Hate crimes are those motivated out of prejudice towards a group, which can involve the victim belonging to group due to race, religion, sexuality, gender or a number of other protected attributes. In the context of a nation built on British invasion that readily entailed white settlers attacking First People’s camps, with the implicit backing of the state, there’s no denying this was a hate crime.
So, it would appear the frontier tradition of impunity continues to be at play in the case of charging the neo-Nazis, and the Australian criminal justice system seems incapable of recognising these crimes for the hate and terror they entailed simply because it involves white Australians acting against First People’s in the manner of the founding of the country in its present form.
A crime against First Peoples
At the Blak Caucus rally in front of Anthony Albanese’s office on Gadigal land in the inner Sydney suburb of Marrickville on 3 September, there was a sombre mood because of the gravity of the Camp Sovereignty attack. The protesters were there to call on Labor to intervene in the law-and-order drive to which the NT Country Liberal ministry is subjecting the First People’s of the region.

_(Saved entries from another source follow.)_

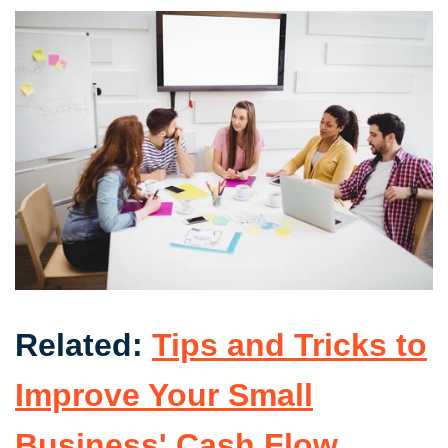
Related:
Tips and Tricks to
Improve Your Small
Business' Cash Flow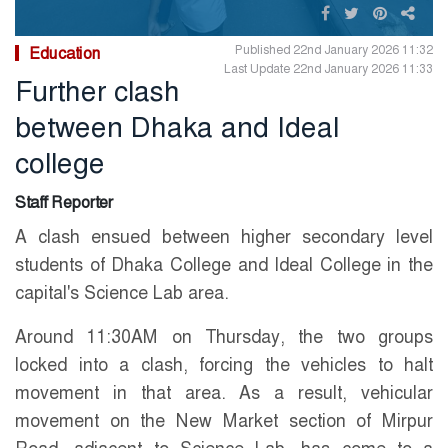
Published 22nd January 2026 11:32
Education
Last Update 22nd January 2026 11:33
Further clash
between Dhaka and Ideal
college
Staff Reporter
A clash ensued between higher secondary level
students of Dhaka College and Ideal College in the
capital's Science Lab area.
Around 11:30AM on Thursday, the two groups
locked into a clash, forcing the vehicles to halt
movement in that area. As a result, vehicular
movement on the New Market section of Mirpur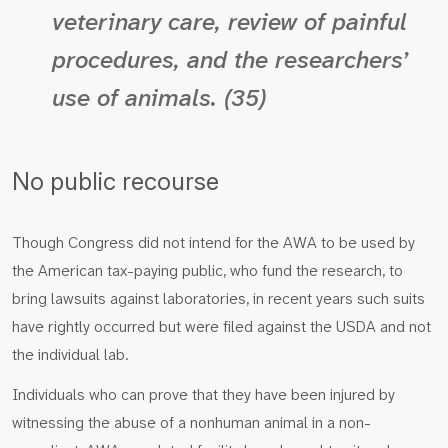
veterinary care, review of painful
procedures, and the researchers’
use of animals. (35)
No public recourse
Though Congress did not intend for the AWA to be used by
the American tax-paying public, who fund the research, to
bring lawsuits against laboratories, in recent years such suits
have rightly occurred but were filed against the USDA and not
the individual lab.
Individuals who can prove that they have been injured by
witnessing the abuse of a nonhuman animal in a non-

During the rally, various speakers addressed the Camp Sovereignty attack and it has been felt across First People’s communities continent-wide. There is now a National Day of Action planned for 13 September. The rallies are “against the continued rise of racism, fascism and white supremacy”, which was put on stark display at Camp Sovereignty and the anti-immigration rallies.
Uncle Robbie explained on Thursday that he’d been in discussions with law enforcement and it appeared that any ongoing threat to the camp was no longer an issue, so any mass convergence from across the continent was not needed. He added that in terms of those charged, six NSN members have been arrested: one’s in gaol, one’s on bail and four have been given intervention orders.

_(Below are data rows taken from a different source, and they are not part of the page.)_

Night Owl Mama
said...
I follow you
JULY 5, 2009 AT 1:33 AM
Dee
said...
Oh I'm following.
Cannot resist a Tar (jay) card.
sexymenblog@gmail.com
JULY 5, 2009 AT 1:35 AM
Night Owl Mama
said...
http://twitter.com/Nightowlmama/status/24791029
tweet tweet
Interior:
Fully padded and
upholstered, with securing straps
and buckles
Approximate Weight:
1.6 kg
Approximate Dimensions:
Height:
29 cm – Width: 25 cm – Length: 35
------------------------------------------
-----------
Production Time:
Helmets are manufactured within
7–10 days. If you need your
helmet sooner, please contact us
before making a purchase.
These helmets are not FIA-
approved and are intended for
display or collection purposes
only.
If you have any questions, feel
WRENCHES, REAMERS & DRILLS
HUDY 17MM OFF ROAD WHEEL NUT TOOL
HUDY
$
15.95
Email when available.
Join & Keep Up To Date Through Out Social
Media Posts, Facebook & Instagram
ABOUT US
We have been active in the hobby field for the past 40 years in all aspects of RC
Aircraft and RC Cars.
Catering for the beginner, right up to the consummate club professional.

On his 3CR radio show Black Block last Monday, Uncle Robbie had Palestinian Syrian activist Nathalie Farah on to speak about her experience of the attack. She recalled that during the day there had been two incidents of neo-Nazis wandering around the site, and after the actual attack, they’d seen footage of the police escorting Nazis away from the camp to the tram stop but not arresting them.

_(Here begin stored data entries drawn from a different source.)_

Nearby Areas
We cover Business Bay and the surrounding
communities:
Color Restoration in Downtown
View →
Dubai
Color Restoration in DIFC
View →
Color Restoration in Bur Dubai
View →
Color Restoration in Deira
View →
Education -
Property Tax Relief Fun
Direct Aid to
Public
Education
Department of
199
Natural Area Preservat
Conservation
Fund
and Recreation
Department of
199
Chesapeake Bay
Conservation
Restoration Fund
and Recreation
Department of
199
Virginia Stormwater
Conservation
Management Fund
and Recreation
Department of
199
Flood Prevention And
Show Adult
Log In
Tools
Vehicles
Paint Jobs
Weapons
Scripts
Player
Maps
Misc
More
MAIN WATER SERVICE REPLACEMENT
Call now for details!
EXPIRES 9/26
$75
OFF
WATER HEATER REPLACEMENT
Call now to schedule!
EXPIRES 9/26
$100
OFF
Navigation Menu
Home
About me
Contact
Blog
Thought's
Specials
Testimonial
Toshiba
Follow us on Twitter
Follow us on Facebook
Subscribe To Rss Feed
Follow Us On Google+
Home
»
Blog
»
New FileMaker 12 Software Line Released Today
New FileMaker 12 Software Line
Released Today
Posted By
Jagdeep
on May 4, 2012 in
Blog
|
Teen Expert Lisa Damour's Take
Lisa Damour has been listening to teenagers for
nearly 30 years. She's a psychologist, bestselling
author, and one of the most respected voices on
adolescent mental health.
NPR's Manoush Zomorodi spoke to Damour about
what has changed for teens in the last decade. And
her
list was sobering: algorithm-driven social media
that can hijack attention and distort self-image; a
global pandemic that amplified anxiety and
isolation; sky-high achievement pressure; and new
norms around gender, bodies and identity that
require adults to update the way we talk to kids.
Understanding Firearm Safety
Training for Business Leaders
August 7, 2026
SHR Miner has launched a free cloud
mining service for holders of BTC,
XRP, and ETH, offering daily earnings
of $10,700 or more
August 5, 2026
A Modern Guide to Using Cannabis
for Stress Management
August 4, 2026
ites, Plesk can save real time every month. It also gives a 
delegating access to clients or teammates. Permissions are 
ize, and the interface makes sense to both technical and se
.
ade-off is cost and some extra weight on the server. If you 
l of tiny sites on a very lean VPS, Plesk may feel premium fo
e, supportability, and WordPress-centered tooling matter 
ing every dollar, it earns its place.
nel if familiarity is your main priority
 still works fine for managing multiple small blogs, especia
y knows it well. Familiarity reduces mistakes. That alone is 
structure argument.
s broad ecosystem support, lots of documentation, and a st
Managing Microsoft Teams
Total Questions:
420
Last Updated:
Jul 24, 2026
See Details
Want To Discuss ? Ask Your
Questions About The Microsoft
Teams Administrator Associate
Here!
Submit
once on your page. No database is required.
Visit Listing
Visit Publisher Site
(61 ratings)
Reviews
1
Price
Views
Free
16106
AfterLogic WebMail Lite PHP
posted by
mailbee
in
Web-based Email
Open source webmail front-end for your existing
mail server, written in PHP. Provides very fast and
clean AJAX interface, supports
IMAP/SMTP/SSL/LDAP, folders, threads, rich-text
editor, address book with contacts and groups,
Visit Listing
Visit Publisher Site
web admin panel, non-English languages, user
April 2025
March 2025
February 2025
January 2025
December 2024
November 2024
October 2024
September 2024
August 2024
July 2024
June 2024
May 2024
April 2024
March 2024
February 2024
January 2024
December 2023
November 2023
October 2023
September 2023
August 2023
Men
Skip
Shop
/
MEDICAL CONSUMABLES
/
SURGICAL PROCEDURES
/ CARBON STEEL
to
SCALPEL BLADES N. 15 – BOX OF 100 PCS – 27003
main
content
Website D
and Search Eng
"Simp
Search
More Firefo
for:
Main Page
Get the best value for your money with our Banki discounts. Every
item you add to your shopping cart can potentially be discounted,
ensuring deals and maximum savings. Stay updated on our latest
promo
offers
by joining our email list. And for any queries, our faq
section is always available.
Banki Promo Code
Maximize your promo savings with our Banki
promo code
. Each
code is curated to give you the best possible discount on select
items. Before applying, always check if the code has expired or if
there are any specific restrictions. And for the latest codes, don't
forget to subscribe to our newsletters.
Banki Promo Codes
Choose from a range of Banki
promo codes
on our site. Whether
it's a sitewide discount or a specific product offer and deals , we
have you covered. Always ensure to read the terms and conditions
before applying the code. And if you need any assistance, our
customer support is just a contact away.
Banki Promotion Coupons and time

“They were allowed to go and parade their racist, hateful, fascist ideology in the streets. We saw this because we were on the frontline during the so-called March for Australia. They threw glass at us. They threw rocks. They threw frozen water bottles. They were there geared up for a fight, and we were there with flyers,” Farah said of the NSN, who’ve been parading publicly since March 2023.
“Of course, it’s a very expected thing for the police, as well, they were facing us with the pepper spray,” she said, adding that state law enforcement had basically protected the “horrific show of nationalism” from the onset of counter-protesters.
Those present, who moved to protect Camp Sovereignty and its sacred fire, were subjected to violence, as the neo-Nazis were attempting to desecrate the fire. The NSN members purposefully stomped and spat on an Aboriginal flag. So, this was a targeted attack on a First People’s sacred site, in among the bashing up of women and the kicking of people with steel capped boots.
“It escalated quite quickly,” Farah continued. “A bunch of people came and supported those who were injured and then we kept pushing and pushing, until we were able to push them away from camp. It was very terrifying. But I am very proud of everyone… We did everything to not let them into camp. They didn’t touch the fire. They didn’t touch any of the infrastructure that was there.”
The views expressed in this article may or may not reflect those of Pearls and Irritations.